そして戦っていた者達は、まるで申し合わせたかのように、安堵の溜息をついた。
「兄ちゃん!」
ジルはディエルの元に一目散に駆け寄った。
「ジル……」ディエルは弟の眼前でわなわなと拳を震わせた。
「兄ちゃん? 痛っ!!」
鈍い音を立てて、ディエルの拳が容赦なくジルの頭に炸裂した。端から見ても、竜に与えた攻撃より威力が大きいとすら思える。しかしジルとてただの子供ではない。涙目を浮かべてうずくまっているのみである。
サイファはかがみ込んで、ジルの頭を撫でつつ、ディエルを睨んだ。
「ディエルと言ったね。何も殴ることはないのではないか?!」
「……元はといえば、そいつがいけないんだぜ」
さすがにばつが悪く感じるのか、ディエルはそっぽを向いて言い捨てた。
「オレを転移させる場所を間違えたんだから……まあ、でも」
ぽりぽりと頭をかくディエル。
「でもな……そのおかげでもある、かな。オレが今こうやって、ルード達と一緒に戦ってるってのは……おいジル!」
ディエルは、サイファと同様にしゃがみ、弟に声をかけた。
「なんだよぅ。まだ気がすまないの?」
ジルは憮然とした顔をディエルに向けた。
「……一発で我慢しといてやるよ。ほら、いつまでもその姉ちゃんに甘えてないで、立てっての!」
ディエルはぽんぽんとジルの頭を軽く叩く。ジルも渋々立ち上がった。兄弟の視線が交錯する。その時、お互い笑いあったかのように、サイファには思えた。表だって感情には示さないくせに、その実、兄弟同士がやっと出会えたことにお互い喜んでいるのだ。
「ディエル。そっちの人はどうしたんだ?」
剣士――ルードは汗を拭いながら、サイファ達に近づいてきた。ディエルが答える。
「こいつはオレの双子の弟でジル。オレと同じくトゥファール様に仕えてる。そして――」
ディエルの言葉を遮り、ジルは胸を張って紹介をはじめた。
「こちらの女性は、サイファ姉ちゃんさ! 話せば長くなるけどさ、姉ちゃんはこう見えても――」
「つもる話は後にしよう」
サイファが国王である、ということを話そうとしたのが分かったのか、とっさにサイファはジルの口を押さえた。

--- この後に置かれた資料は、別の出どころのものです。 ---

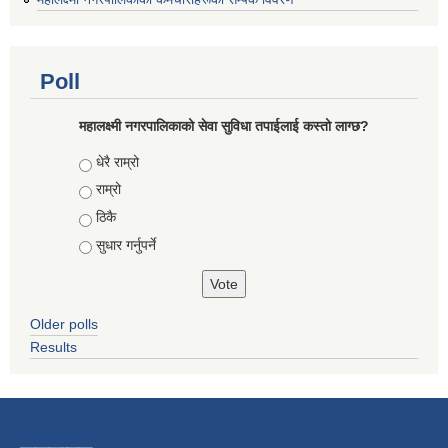
Poll
महालक्ष्मी नगरपालिकाको सेवा सुविधा तपाईलाई कस्तो लाग्छ?
Choices
धेरै राम्रो
राम्रो
ठिकै
सुधार गर्नुपर्ने
Older polls
Results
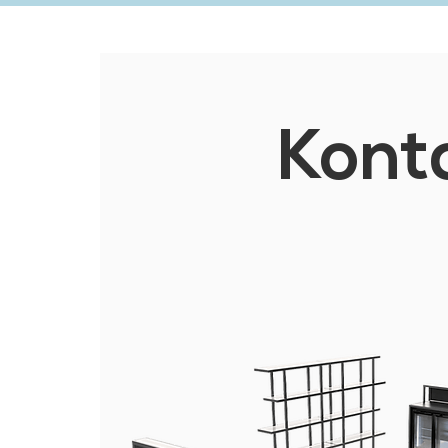
Konta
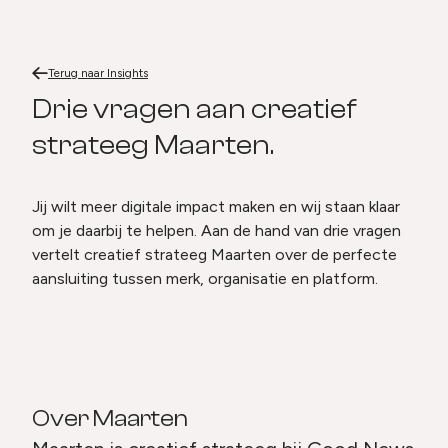
Terug naar
Drie vragen aan creatief strateeg Maarten.
Home
Terug naar
Insights
Drie vragen aan creatief strat
Drie vragen aan creatief
strateeg Maarten.
Jij wilt meer digitale impact maken en wij staan klaar
om je daarbij te helpen. Aan de hand van drie vragen
vertelt creatief strateeg Maarten over de perfecte
aansluiting tussen merk, organisatie en platform.
Over Maarten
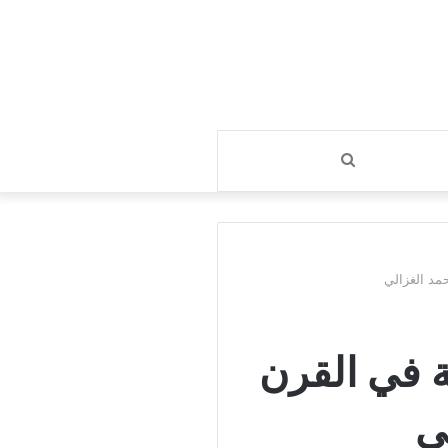
بحث
عن
مد الغزالي
ة في القرن
ي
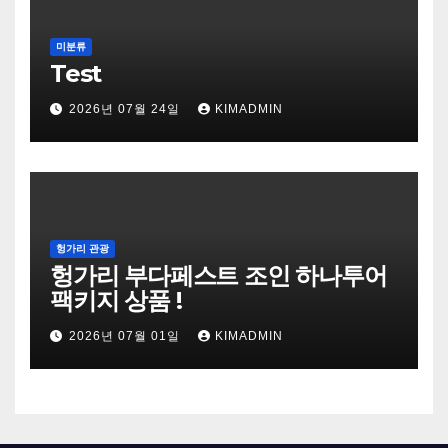
미분류
Test
2026년 07월 24일
KIMADMIN
헝가리 관광
헝가리 부다페스트 조인 하나투어
팩키지 상품 !
2026년 07월 01일
KIMADMIN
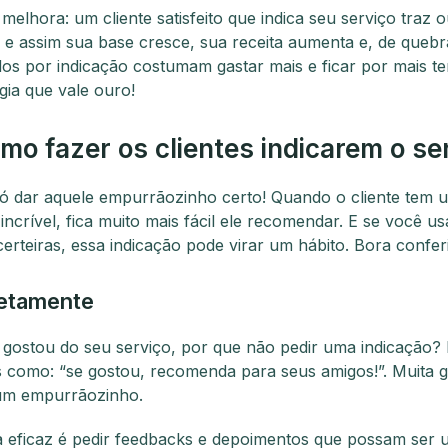
 melhora: um cliente satisfeito que indica seu serviço traz 
 e assim sua base cresce, sua receita aumenta e, de quebr
ndos por indicação costumam gastar mais e ficar por mais t
gia que vale ouro!
mo fazer os clientes indicarem o se
só dar aquele empurrãozinho certo! Quando o cliente tem 
incrível, fica muito mais fácil ele recomendar. E se você u
certeiras, essa indicação pode virar um hábito. Bora confer
retamente
e gostou do seu serviço, por que não pedir uma indicação?
s como: “se gostou, recomenda para seus amigos!”. Muita 
 um empurrãozinho.
 eficaz é pedir feedbacks e depoimentos que possam ser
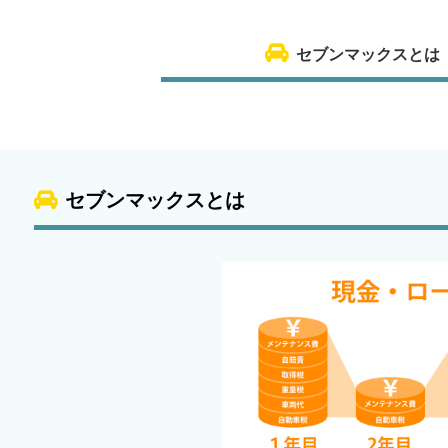
セブンマックスとは
セブンマックスとは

「ジル、そのことは追って私の口から話すよ。分かった?」
しばらくサイファの腕の中でもがいていたジルだが、彼女の言葉を聞いておとなしくうなずいた。
「急ごう。ここもじき、黒い雲にとらわれる」
白髪の若者――〈帳〉は静かにそう言い、サイファのほうをちらと見た。一瞬、眉を動かす。
(まさか、私の正体を見抜いたのか?)
サイファは内心焦ったものの、ここにいる者達には自分が国王であることをうち明けても問題ない、と直感的に感じ取っていた。
「その、……大丈夫なのか? あなたの服はずいぶんと汚れているのだけれども」
だが、サイファの懸案とは外れ、彼女の装束に〈帳〉は戸惑ったのだった。雨を浴びてずぶ濡れであり、しかも親友の血に濡れているのだ。
「あ。……そうだったな……私は……」
(私は、エヤードとルミを失ったのだったな……)
再びサイファの脳裏にルミエールの最後の微笑みが浮かぶ。今になって、彼女を失ったことがようやく実感となってサイファの胸中を支配した。

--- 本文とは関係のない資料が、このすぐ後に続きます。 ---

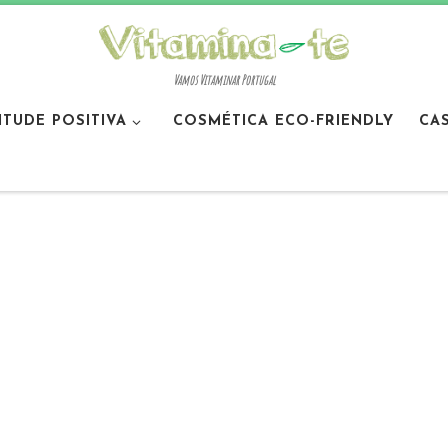
Vamos Vitaminar Portugal
ITUDE POSITIVA
COSMÉTICA ECO-FRIENDLY
CA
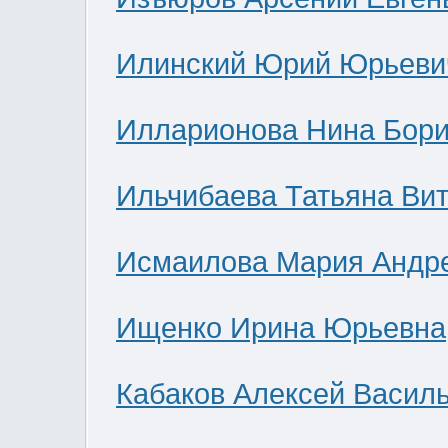
Илинский Юрий Юрьеви
Илларионова Нина Бор
Ильчибаева Татьяна Ви
Исмаилова Мария Андр
Ищенко Ирина Юрьевна
Кабаков Алексей Васил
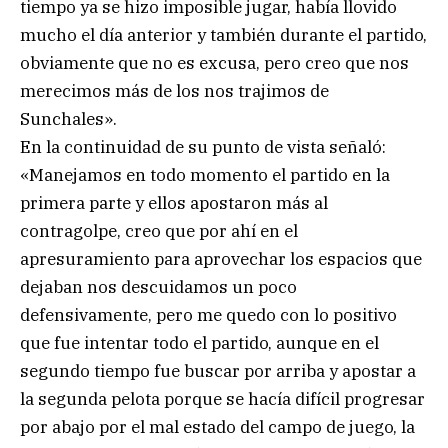
tiempo ya se hizo imposible jugar, había llovido
mucho el día anterior y también durante el partido,
obviamente que no es excusa, pero creo que nos
merecimos más de los nos trajimos de
Sunchales».
En la continuidad de su punto de vista señaló:
«Manejamos en todo momento el partido en la
primera parte y ellos apostaron más al
contragolpe, creo que por ahí en el
apresuramiento para aprovechar los espacios que
dejaban nos descuidamos un poco
defensivamente, pero me quedo con lo positivo
que fue intentar todo el partido, aunque en el
segundo tiempo fue buscar por arriba y apostar a
la segunda pelota porque se hacía difícil progresar
por abajo por el mal estado del campo de juego, la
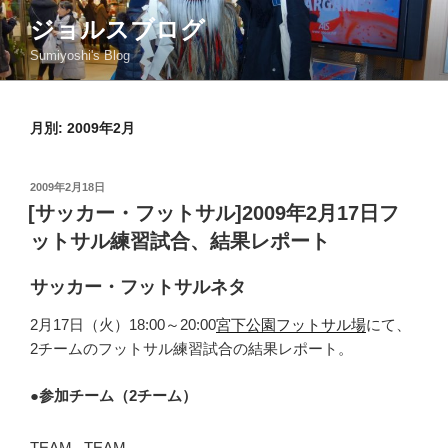
コ
ジョルスブログ
ン
Sumiyoshi's Blog
テ
ン
ツ
月別: 2009年2月
へ
ス
キ
投
2009年2月18日
ッ
稿
[サッカー・フットサル]2009年2月17日フ
日:
プ
ットサル練習試合、結果レポート
サッカー・フットサルネタ
2月17日（火）18:00～20:00
宮下公園フットサル場
にて、
2チームのフットサル練習試合の結果レポート。
●
参加チーム（2チーム）
TEAM
TEAM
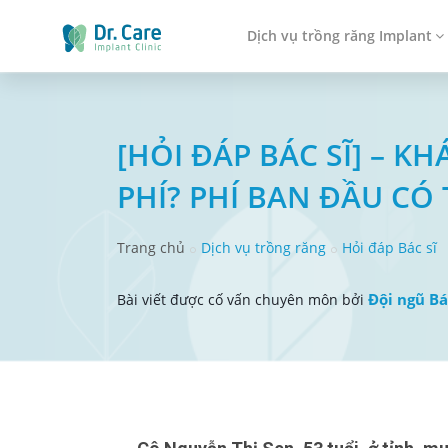
Dịch vụ trồng răng Implant
[HỎI ĐÁP BÁC SĨ] – 
PHÍ? PHÍ BAN ĐẦU CÓ
Trang chủ
Dịch vụ trồng răng
Hỏi đáp Bác sĩ
Đội ngũ Bá
Bài viết được cố vấn chuyên môn bởi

悲しみと同時に、極度の緊張のあまり、今まで忘れていた疲労が襲う。両足の力が一気に抜けて、どさりと、サイファは地面に倒れ伏した。
「姉ちゃん?!」
ジルが慌てふためくのを見て、〈帳〉は諭した。
「大丈夫だ。よっぽど疲れていたのだろうが、それを急に認識したのだろう。――彼女には、つらいことがあったのか?」
ジルは小さくうなずいた。
「とにかくここからはやく行かないと! この人を運ばなきゃならないでしょう?」
ルードが言った。
「いや。私がおぶっていこう」
言いつつも〈帳〉は、サイファを抱きかかえる。
「君がおぶうと言うのならば構わんが、ライカに何を言われるか分からんだろう?」
揶揄すかのように小さく笑みを浮かべ、〈帳〉はサイファを背負った。
「デルネア……」
サイファの口から漏れた言葉を〈帳〉は聞き逃さなかった。